Once we get 100% coverage, it’s tempting to say that we now have all the information we need and have likely beaten the disease. But we’d have to probably retest the negatives over and over again in an extremely short period of time to really be sure that the virus isn’t spreading. We just wouldn’t know.
This example is an attempt to show that testing everyone, and even the number of tests, doesn’t really tell us much about anything, at least at first glance.
Also, unfortunately, we can’t snap our fingers and have everyone tested, even half. Time and resources are limited, test production can only grow so much to meet this almost impossible demand.
There are other edge cases, say if one person receives 400 million tests in the USA. Well, the numbers would definitely be misleading. And fundamentally, the metric of Tests per million itself is misleading no matter how many or how few tests are made, today or tomorrow. The information is definitely useful, but it isn’t how we should gauge success in the community’s response to COVID-19.
Contrary to a vanity metric, a value metric provides a way to really target and improve one’s approach. Countries which objectively have controlled the COVID-19 outbreak all have another thing in common: they are world leaders in the number of daily tests made per positive.
Using the distinction between test coverage and Tests/Positive, we can see that there are relatively few countries that have exceptionally high Tests/Positive.
The Lean Startup methodology provides 3 types of metrics to evaluate growth: viral, sticky, or paid.
We can use each of these parameters to properly measure success in the COVID-19 response. The viral metric can be used to measure the speed of infection (i.e. “flattening the curve”), the sticky metric can be used to track the success of testing, and the paid metric can be used to measure the economic viability of a specific strategy.
I’ll be focusing on specifically the nuts and bolts of the sticky metric, which I believe corresponds directly with the countries that are successfully responding to COVID-19.
The Sticky Engine
What does the daily number of Tests/Positive for each new confirmed case really mean?
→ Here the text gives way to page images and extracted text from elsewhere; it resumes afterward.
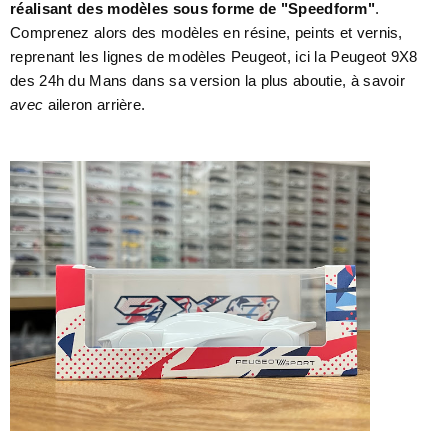
réalisant des modèles sous forme de "Speedform"
.
Comprenez alors des modèles en résine, peints et vernis,
reprenant les lignes de modèles Peugeot, ici la Peugeot 9X8
des 24h du Mans dans sa version la plus aboutie, à savoir
avec
aileron arrière.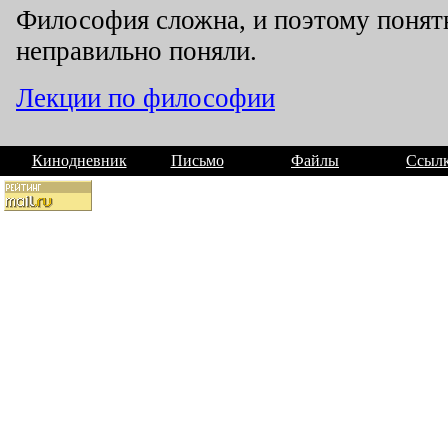
Философия сложна, и поэтому понят
неправильно поняли.
Лекции по философии
Кинодневник
Письмо
Файлы
Ссыл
And how does it fit the sticky engine of growth model from the Lean Startup?
The sticky engine of growth follows this pattern:
Acquisition Rate ÷ Churn Rate
If we interpret the acquisition rate to mean the number of tests, and the churn rate the number of positives (or losses), then it means that the inventory of healthy people will expand and there will be market capture.
If the number is low, it means that maybe there are lots of tests, but there may be many confirmed cases. (100 tests made on the same day for 100 positives, i.e. 1 Tests/Positive).
There might be more tests per million in the United States, but there are only about 17 daily tests per positive.
If the number is high, it means that there are lots of tests made for each confirmed case. This is not the same as total tests. (100 tests made on the same day for 1 positive, i.e. 100 Tests/Positive).
In Uruguay, there are roughly 115 tests per positive.
Let’s consider this metric through our thought experiment from before, where each time we snap our fingers, half of the untested population gets tested. And to drive the point home, let’s say we find the same amount of positives each time we snap our fingers.
This would imply that our accuracy for determining who should get tested is exceptionally high (but it doesn’t, remember we said the tests were completely random).
The number of Tests/Positive would actually shrink with each snap, and in fact, would most likely eventually end up some of the worst numbers in the world
Hundreds of A/B Split Tests
By using Tests/Positive as the core metric, we put the focus on both increasing daily testing and reducing daily new cases. We can measure if any particular strategy is working, and we can retroactively analyze the data based on Tests/Positive over time and by jurisdiction.
We have hundreds of A/B split tests in the world in the approach to COVID-19, and it’s been long enough for us to collect and analyze the data. We can filter for the countries with extremely high Tests/Positive, look deeper into their policy decisions, and have the world learn from the success stories.